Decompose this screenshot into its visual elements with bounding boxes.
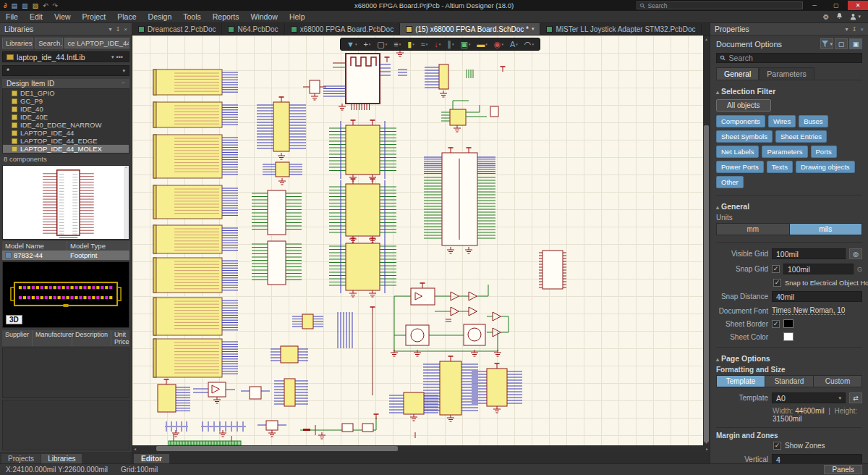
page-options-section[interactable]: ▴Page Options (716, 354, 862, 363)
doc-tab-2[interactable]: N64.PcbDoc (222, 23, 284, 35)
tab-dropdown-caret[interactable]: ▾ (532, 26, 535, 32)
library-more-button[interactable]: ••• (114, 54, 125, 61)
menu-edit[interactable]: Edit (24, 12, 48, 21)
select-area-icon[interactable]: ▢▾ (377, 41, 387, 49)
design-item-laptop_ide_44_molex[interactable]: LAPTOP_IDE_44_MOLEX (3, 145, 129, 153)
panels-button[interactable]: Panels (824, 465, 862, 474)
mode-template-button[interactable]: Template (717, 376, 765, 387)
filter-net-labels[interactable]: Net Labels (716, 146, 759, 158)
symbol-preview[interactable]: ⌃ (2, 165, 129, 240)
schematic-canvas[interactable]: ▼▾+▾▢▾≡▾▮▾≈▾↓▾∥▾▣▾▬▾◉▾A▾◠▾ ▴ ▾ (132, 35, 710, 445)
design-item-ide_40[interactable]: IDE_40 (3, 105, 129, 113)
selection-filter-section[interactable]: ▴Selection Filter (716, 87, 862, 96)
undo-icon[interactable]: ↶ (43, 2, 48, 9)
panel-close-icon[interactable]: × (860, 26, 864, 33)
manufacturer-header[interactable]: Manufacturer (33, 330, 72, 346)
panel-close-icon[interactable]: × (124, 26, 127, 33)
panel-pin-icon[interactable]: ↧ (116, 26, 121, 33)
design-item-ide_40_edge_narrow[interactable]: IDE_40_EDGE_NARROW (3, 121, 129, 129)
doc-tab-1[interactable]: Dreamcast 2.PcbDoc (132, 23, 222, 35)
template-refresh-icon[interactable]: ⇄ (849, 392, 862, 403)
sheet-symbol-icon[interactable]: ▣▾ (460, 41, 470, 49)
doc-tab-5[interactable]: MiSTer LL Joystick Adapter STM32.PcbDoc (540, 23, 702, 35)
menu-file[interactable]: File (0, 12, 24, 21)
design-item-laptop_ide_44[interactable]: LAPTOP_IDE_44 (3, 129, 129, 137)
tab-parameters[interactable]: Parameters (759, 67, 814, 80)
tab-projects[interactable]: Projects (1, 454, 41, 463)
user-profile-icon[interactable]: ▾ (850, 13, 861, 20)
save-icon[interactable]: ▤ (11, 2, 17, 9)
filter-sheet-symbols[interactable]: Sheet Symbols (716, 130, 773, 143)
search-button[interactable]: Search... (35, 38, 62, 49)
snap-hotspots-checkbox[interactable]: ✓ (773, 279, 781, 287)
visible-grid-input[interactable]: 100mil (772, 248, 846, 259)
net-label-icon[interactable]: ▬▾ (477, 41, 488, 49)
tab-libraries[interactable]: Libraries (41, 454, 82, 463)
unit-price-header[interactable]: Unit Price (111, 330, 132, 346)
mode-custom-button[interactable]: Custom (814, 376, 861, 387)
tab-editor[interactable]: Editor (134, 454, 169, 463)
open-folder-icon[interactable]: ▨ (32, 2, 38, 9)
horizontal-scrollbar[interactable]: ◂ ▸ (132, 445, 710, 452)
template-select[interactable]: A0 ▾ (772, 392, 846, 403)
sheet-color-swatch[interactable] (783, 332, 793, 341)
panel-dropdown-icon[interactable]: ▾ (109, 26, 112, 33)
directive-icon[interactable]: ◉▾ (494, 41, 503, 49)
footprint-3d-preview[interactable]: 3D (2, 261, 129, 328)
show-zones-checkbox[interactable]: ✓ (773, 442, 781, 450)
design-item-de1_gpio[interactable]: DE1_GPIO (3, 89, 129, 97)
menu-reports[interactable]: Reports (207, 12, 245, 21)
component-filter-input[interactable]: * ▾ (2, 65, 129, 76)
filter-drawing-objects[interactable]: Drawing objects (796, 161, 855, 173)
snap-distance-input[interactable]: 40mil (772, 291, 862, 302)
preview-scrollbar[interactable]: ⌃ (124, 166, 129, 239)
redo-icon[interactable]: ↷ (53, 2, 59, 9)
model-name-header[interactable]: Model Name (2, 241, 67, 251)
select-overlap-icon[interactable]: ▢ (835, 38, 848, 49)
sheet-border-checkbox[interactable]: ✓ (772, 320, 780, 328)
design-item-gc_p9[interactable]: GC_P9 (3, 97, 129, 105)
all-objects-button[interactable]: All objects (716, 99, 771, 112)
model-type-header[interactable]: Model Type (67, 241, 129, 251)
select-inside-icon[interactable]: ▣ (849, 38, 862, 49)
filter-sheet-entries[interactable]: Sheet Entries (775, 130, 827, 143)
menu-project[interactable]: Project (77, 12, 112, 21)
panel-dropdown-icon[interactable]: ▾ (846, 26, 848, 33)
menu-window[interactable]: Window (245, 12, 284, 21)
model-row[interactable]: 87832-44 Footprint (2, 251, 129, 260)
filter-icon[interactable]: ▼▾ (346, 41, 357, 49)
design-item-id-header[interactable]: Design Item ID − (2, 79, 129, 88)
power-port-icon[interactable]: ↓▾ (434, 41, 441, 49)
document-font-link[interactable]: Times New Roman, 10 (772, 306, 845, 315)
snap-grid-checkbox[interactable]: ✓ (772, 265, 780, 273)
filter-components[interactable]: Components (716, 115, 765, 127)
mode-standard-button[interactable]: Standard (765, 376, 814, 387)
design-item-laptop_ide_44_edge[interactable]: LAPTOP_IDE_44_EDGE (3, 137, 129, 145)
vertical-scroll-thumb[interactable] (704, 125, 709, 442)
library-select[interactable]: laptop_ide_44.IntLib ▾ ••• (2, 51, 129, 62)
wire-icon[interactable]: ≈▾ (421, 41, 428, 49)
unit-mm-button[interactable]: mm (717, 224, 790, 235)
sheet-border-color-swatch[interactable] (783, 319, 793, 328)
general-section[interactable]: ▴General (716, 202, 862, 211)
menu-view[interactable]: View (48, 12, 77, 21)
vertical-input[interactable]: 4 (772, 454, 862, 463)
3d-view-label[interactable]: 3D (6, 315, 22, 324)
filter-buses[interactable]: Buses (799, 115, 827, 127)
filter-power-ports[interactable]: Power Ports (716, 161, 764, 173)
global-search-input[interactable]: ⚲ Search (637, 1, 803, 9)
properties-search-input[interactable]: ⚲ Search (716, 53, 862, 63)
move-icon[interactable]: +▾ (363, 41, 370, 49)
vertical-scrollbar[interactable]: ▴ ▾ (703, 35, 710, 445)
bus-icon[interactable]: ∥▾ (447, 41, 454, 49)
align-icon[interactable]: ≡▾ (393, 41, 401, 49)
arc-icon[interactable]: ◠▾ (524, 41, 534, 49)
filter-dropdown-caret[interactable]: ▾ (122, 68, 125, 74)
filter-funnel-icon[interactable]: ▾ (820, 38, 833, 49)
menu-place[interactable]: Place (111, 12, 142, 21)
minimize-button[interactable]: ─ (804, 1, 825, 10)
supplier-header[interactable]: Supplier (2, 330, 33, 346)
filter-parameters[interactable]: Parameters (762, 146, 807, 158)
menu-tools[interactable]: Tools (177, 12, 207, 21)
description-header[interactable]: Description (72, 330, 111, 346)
══════════════════════════════
Out of the material above, select every line that holds the string "preview".

symbol-preview[interactable]: ⌃ (2, 165, 129, 240)
footprint-3d-preview[interactable]: 3D (2, 261, 129, 328)
preview-scrollbar[interactable]: ⌃ (124, 166, 129, 239)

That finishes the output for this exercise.